Task data: Begin
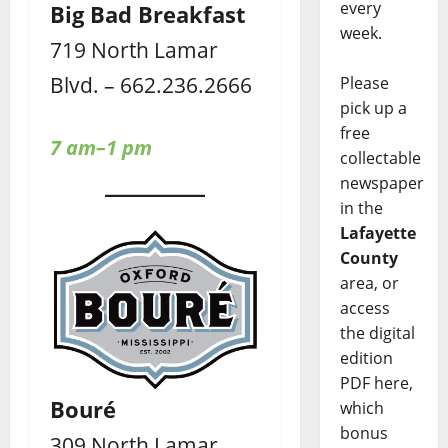
every
Big Bad Breakfast
week.
719 North Lamar
Blvd. – 662.236.2666
Please
pick up a
free
7 am–1 pm
collectable
newspaper
in the
Lafayette
County
area, or
access
the digital
edition
PDF here,
Bouré
which
bonus
309 North Lamar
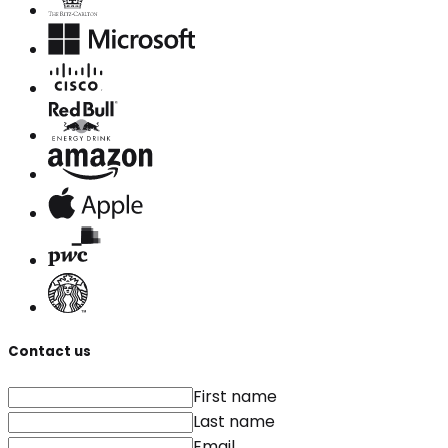
Contact us
First name
Last name
Email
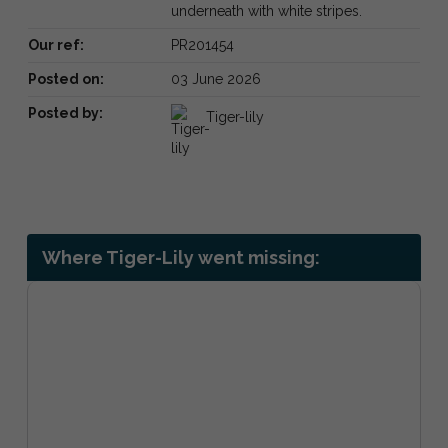
underneath with white stripes.
Our ref:
PR201454
Posted on:
03 June 2026
Posted by:
Tiger-lily
Where Tiger-Lily went missing:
Task data: End
▶ Assignment:
Restate the material word for word, minus pictures.

▶ Worked solution:
every
Big Bad Breakfast
week.
719 North Lamar
Blvd. – 662.236.2666
Please
pick up a
free
7 am–1 pm
collectable
newspaper
in the
Lafayette
County
area, or
access
the digital
edition
PDF here,
Bouré
which
bonus
309 North Lamar
Contact us
First name
Last name
Email
underneath with white stripes.
Our ref:
PR201454
Posted on:
03 June 2026
Posted by:
Tiger-lily
Where Tiger-Lily went missing:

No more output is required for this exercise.